**Activity**
All of the data should be output character for character, except the pictures.

**Data to use**

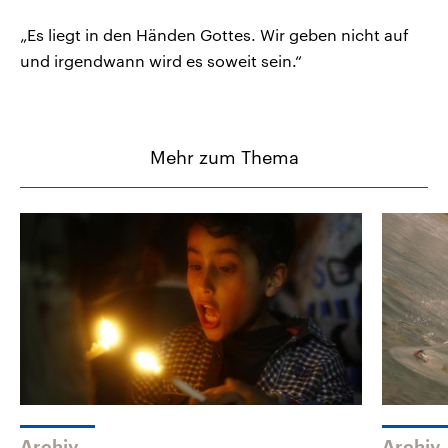
„Es liegt in den Händen Gottes. Wir geben nicht auf
und irgendwann wird es soweit sein.“
Mehr zum Thema
Archiv
Archiv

**Problem solution**
„Es liegt in den Händen Gottes. Wir geben nicht auf
und irgendwann wird es soweit sein.“
Mehr zum Thema
Archiv
Archiv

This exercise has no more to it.